[Dataset entries]
□ □ □
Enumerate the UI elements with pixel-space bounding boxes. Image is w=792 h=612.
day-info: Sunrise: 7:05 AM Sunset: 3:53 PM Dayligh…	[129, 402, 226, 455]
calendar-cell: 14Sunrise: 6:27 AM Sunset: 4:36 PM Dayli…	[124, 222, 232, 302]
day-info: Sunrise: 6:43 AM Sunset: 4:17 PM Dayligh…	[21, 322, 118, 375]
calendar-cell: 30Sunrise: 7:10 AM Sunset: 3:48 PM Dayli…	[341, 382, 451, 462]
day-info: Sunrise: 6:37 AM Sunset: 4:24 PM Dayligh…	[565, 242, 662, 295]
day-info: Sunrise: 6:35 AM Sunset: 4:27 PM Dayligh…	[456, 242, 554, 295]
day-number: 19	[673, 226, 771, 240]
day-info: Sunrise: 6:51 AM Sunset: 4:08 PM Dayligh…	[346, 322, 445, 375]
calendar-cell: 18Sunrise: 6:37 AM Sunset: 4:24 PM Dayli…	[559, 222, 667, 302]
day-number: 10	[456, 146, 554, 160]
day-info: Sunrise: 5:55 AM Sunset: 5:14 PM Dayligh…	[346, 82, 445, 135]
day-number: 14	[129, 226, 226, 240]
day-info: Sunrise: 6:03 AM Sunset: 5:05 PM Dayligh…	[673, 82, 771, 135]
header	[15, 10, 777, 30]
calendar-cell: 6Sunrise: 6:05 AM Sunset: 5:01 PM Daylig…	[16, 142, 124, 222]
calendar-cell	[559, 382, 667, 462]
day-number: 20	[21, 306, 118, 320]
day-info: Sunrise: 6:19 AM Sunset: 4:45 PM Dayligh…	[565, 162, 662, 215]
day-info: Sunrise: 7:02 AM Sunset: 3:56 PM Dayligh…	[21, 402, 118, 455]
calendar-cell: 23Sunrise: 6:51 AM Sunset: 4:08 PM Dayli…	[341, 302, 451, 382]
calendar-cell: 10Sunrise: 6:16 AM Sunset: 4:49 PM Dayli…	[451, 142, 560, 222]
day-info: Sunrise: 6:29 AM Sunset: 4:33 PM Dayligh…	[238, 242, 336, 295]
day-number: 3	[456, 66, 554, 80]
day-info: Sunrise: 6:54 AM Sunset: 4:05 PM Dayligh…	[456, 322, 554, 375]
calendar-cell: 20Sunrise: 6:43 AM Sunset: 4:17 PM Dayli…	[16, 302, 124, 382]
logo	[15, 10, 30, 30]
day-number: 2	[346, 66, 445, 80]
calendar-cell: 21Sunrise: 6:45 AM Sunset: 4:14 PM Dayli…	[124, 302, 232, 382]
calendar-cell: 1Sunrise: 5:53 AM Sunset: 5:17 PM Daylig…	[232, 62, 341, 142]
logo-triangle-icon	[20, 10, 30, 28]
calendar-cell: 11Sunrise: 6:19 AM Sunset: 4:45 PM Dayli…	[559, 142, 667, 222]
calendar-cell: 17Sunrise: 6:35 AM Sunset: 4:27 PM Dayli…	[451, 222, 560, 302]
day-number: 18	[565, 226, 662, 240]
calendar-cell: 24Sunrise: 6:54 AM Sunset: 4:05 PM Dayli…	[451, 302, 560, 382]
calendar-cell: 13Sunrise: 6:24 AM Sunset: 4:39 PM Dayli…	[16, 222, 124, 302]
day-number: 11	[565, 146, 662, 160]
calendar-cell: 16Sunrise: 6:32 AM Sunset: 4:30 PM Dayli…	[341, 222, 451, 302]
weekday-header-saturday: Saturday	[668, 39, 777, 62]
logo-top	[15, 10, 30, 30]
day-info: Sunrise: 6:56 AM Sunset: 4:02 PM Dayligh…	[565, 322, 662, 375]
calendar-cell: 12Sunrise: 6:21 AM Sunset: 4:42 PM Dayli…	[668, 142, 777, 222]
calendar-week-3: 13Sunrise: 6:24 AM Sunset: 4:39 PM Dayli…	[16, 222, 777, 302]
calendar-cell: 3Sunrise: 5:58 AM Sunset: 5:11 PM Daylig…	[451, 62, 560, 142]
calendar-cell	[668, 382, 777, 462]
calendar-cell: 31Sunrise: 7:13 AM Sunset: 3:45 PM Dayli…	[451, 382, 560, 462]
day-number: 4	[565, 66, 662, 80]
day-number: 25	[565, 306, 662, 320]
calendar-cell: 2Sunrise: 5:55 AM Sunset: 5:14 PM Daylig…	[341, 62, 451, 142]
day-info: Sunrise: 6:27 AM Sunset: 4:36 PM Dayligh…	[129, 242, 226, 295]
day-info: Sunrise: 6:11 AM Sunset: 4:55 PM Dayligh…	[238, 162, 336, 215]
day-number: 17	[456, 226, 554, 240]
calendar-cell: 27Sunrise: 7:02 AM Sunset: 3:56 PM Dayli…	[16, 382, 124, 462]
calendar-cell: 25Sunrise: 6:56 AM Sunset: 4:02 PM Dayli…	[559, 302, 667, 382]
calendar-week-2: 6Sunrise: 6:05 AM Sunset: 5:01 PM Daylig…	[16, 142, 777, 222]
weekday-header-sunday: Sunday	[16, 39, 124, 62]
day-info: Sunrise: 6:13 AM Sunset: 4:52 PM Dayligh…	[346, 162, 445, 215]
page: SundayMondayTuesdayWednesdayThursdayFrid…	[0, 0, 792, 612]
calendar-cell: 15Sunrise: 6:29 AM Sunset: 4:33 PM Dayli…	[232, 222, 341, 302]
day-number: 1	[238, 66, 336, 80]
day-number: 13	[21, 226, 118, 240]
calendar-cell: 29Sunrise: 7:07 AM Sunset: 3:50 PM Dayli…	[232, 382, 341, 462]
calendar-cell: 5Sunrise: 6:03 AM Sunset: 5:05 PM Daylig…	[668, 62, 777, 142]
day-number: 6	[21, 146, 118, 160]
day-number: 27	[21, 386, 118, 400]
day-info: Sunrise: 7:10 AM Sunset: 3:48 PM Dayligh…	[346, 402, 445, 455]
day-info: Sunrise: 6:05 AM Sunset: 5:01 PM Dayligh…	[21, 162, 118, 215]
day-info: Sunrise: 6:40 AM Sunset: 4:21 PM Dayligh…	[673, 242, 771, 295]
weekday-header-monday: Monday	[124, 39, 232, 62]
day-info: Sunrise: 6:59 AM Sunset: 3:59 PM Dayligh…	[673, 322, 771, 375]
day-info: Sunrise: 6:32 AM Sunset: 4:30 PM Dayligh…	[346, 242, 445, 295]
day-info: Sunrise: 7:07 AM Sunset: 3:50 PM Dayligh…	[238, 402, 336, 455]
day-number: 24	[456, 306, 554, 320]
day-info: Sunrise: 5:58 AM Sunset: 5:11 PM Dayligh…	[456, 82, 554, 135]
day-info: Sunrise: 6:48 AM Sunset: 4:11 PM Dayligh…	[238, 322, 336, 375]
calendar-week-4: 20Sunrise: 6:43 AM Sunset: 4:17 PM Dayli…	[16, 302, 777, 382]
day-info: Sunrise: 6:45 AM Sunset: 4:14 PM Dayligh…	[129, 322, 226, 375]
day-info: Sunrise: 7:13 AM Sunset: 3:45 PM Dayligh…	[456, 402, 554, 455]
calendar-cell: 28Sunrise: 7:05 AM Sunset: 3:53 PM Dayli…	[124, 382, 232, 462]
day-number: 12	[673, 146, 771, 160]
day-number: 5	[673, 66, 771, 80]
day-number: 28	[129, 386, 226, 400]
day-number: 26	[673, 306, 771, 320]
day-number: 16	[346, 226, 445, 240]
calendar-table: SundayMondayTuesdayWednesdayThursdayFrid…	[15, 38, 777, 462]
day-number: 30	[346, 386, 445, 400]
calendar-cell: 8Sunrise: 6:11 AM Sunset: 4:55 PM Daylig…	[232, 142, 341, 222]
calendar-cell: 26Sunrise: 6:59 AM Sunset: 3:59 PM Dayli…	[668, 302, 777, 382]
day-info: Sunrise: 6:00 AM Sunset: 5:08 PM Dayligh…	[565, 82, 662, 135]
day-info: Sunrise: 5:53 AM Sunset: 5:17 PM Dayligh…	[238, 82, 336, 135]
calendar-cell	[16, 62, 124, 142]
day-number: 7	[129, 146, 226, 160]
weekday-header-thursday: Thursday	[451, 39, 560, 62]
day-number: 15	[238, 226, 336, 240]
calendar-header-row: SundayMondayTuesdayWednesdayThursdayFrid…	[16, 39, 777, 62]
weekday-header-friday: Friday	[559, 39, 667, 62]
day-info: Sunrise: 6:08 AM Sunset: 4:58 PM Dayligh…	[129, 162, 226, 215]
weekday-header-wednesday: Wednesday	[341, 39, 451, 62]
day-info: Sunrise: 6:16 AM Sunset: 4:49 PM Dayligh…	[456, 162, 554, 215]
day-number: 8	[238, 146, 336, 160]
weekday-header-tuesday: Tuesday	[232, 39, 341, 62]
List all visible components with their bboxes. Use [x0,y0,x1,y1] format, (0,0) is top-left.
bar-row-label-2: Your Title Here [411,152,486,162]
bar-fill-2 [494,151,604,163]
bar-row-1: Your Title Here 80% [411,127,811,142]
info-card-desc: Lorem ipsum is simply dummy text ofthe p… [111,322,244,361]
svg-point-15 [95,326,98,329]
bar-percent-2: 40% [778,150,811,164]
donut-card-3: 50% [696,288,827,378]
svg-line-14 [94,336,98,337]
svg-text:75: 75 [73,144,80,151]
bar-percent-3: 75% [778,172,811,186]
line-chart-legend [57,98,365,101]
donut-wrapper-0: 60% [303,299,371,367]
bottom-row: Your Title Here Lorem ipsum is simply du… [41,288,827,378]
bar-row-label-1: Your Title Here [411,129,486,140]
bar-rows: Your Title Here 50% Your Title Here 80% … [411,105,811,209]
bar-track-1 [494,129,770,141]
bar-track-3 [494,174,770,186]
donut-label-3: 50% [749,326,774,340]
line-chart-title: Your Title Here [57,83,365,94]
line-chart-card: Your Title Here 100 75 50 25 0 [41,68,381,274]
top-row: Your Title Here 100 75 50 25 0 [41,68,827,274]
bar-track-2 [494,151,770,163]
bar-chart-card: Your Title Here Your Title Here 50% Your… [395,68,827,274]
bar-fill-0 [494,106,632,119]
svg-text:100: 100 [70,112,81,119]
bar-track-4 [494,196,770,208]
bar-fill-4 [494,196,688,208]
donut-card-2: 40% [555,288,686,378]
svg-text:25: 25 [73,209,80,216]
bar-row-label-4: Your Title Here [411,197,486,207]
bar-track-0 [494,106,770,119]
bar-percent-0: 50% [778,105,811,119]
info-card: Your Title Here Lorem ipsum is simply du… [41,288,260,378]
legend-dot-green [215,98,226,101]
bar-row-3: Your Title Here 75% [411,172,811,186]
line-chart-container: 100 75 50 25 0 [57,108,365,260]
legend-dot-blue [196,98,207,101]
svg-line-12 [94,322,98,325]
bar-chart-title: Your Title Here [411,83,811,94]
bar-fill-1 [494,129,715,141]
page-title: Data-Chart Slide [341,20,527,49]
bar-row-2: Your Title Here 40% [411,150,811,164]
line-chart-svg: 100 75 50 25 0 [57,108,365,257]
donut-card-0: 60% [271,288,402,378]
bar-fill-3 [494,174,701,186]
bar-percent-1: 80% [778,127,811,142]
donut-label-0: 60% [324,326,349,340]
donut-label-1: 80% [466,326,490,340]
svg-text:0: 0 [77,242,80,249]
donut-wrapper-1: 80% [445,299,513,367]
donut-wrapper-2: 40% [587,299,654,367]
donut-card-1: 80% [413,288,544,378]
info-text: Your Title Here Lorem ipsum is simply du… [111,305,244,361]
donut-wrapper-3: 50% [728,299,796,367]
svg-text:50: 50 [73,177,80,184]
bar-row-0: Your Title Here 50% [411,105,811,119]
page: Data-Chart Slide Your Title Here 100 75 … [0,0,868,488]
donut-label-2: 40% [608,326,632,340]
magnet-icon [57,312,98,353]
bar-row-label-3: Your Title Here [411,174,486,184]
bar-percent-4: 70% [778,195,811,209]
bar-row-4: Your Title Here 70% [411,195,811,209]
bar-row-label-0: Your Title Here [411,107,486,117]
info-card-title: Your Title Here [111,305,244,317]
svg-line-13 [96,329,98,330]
□ □ □
» What you will do
The answer is a single number: how many lines in the data above hold the string "label".

» Solved exercise
9